A reforma administrativa anunciada pelo Governo do Espírito Santo vai provocar mudanças importantes nas estruturas da Polícia Militar (PMES) e do Corpo de Bombeiros (CBMES). O projeto, apresentado pelo governador Renato Casagrande na quinta-feira (15), prevê a criação de novos batalhões e companhias, além da abertura de mais de 600 vagas e promoções para mais de mil militares em todo o Estado.
Promoções no Corpo de Bombeiros
Segundo levantamento da corporação, 133 bombeiros devem ser promovidos, distribuídos da seguinte forma:
1 coronel
3 tenentes-coronéis
3 majores
4 capitães
4 primeiros-tenentes
4 subtenentes
44 primeiros-sargentos
70 cabos
Além disso, serão criadas três novas unidades operacionais:
7º Batalhão (Vila Velha)
8º Batalhão (Serra)
Centro Especializado de Resposta a Desastres (Cerd)
Também será instituído o cargo de subcomandante do Corpo de Bombeiros, fortalecendo a estrutura de comando.
Expansão na Polícia Militar
Na Polícia Militar, o impacto será ainda maior.
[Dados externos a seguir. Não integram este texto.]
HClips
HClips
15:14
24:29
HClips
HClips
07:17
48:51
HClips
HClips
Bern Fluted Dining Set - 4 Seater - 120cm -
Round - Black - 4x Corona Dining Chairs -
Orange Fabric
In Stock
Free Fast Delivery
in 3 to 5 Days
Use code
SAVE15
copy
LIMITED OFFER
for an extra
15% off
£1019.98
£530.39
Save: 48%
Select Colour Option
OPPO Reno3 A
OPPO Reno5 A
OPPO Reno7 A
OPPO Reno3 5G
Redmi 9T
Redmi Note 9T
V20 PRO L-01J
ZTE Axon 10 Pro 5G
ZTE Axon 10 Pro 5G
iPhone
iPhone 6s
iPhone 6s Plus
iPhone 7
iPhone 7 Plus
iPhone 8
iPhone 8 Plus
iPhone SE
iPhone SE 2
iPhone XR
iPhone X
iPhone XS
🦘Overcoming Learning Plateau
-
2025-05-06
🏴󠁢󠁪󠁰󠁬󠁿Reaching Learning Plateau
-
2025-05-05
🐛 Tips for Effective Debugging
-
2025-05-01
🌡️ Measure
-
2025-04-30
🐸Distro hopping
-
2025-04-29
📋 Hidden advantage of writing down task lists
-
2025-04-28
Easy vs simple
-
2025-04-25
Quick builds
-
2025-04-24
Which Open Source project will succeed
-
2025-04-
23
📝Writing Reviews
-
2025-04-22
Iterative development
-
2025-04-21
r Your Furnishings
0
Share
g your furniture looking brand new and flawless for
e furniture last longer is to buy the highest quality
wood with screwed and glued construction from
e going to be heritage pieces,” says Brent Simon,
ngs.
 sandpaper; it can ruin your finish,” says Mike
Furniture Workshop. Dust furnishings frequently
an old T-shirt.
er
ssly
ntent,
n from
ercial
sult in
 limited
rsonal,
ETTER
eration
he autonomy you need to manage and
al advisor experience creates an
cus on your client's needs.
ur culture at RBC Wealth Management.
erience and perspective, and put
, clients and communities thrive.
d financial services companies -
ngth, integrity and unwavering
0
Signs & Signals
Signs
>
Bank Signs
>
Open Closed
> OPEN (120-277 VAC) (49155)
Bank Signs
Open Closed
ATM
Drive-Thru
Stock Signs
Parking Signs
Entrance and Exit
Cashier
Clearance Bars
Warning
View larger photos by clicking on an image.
De acordo com o comandante-geral, coronel Douglas Caus, estão previstas 666 novas vagas e 1.088 promoções, contemplando tanto oficiais (tenentes, capitães, majores e coronéis) quanto praças (soldados, cabos, sargentos e subtenentes).
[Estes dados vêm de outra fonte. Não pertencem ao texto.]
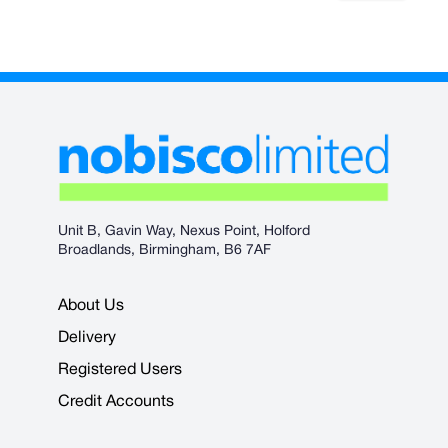
Unit B, Gavin Way, Nexus Point, Holford
Broadlands, Birmingham, B6 7AF
About Us
Delivery
Registered Users
Credit Accounts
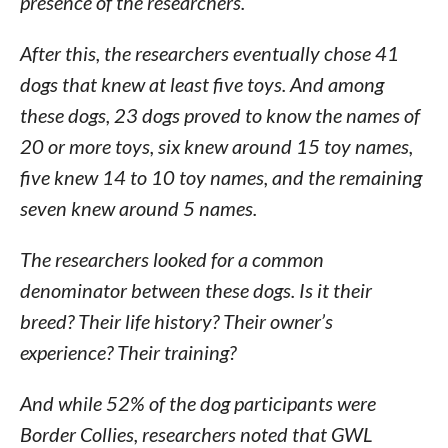
presence of the researchers.
After this, the researchers eventually chose 41
dogs that knew at least five toys. And among
these dogs, 23 dogs proved to know the names of
20 or more toys, six knew around 15 toy names,
five knew 14 to 10 toy names, and the remaining
seven knew around 5 names.
The researchers looked for a common
denominator between these dogs. Is it their
breed? Their life history? Their owner’s
experience? Their training?
And while 52% of the dog participants were
Border Collies, researchers noted that GWL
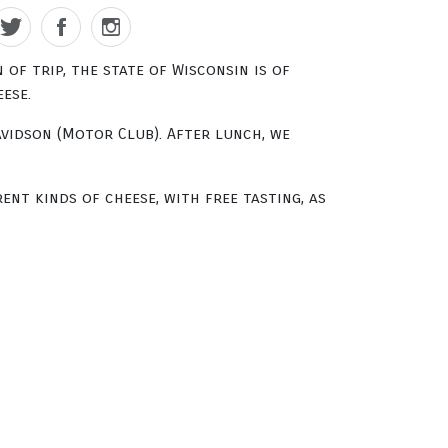
of trip, the state of Wisconsin is of
ese.
avidson (Motor Club). After lunch, we
ent kinds of cheese, with free tasting, as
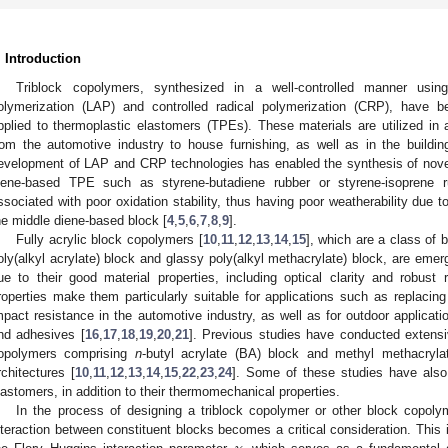
. Introduction
Triblock copolymers, synthesized in a well-controlled manner usi
olymerization (LAP) and controlled radical polymerization (CRP), have 
pplied to thermoplastic elastomers (TPEs). These materials are utilized in 
rom the automotive industry to house furnishing, as well as in the building 
evelopment of LAP and CRP technologies has enabled the synthesis of novel
iene-based TPE such as styrene-butadiene rubber or styrene-isoprene r
ssociated with poor oxidation stability, thus having poor weatherability due 
he middle diene-based block [
4
,
5
,
6
,
7
,
8
,
9
].
Fully acrylic block copolymers [
10
,
11
,
12
,
13
,
14
,
15
], which are a class of
oly(alkyl acrylate) block and glassy poly(alkyl methacrylate) block, are emerg
ue to their good material properties, including optical clarity and robust
roperties make them particularly suitable for applications such as replacing
mpact resistance in the automotive industry, as well as for outdoor applicatio
nd adhesives [
16
,
17
,
18
,
19
,
20
,
21
]. Previous studies have conducted extensi
opolymers comprising
n
-butyl acrylate (BA) block and methyl methacryl
rchitectures [
10
,
11
,
12
,
13
,
14
,
15
,
22
,
23
,
24
]. Some of these studies have also 
lastomers, in addition to their thermomechanical properties.
In the process of designing a triblock copolymer or other block copoly
nteraction between constituent blocks becomes a critical consideration. This i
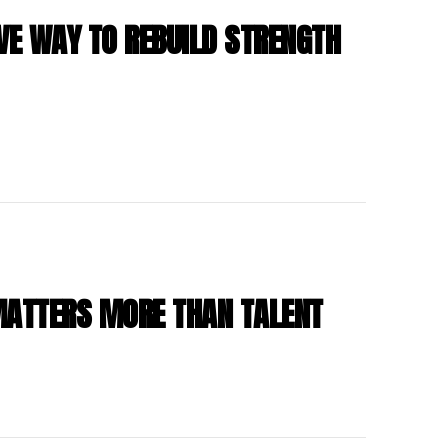
VE WAY TO REBUILD STRENGTH
MATTERS MORE THAN TALENT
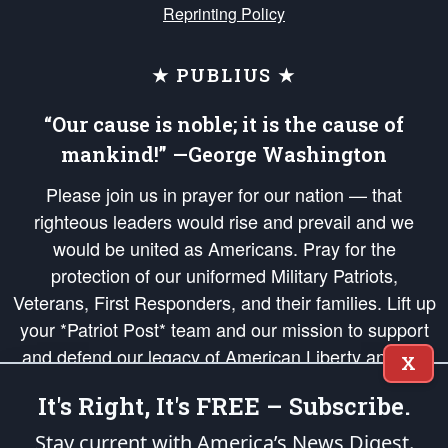
Reprinting Policy
★ PUBLIUS ★
“Our cause is noble; it is the cause of
mankind!” —George Washington
Please join us in prayer for our nation — that
righteous leaders would rise and prevail and we
would be united as Americans. Pray for the
protection of our uniformed Military Patriots,
Veterans, First Responders, and their families. Lift up
your *Patriot Post* team and our mission to support
and defend our legacy of American Liberty and our
X
Republic's Founding Principles, in order that the fires
It's Right, It's FREE – Subscribe.
of freedom would be ignited in the hearts and minds
of our countrymen.
Stay current with America’s News Digest.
Entre as mudanças previstas estão a transformação de companhias independentes em batalhões e a criação de novas unidades estratégicas:
Afonso Cláudio – transformação da 2ª Companhia Independente em Batalhão
Marataízes – transformação da 9ª Companhia Independente em Batalhão
Viana – transformação da 11ª Companhia Independente em Batalhão
Castelo e Santa Maria de Jetibá – criação de novas Companhias Independentes
Sooretama – instalação de uma companhia vinculada ao 12º Batalhão
Batalhão de Missões Especiais (BME) – reestruturação da Companhia de Operações Táticas Motorizadas
Envio à Assembleia
O projeto detalhado com todas as alterações deve ser encaminhado pelo Executivo estadual à Assembleia Legislativa do Espírito Santo (Ales) até fevereiro.
O objetivo, segundo o governo, é fortalecer a segurança pública, ampliar a presença das forças de segurança no interior e melhorar as condições de trabalho dos militares.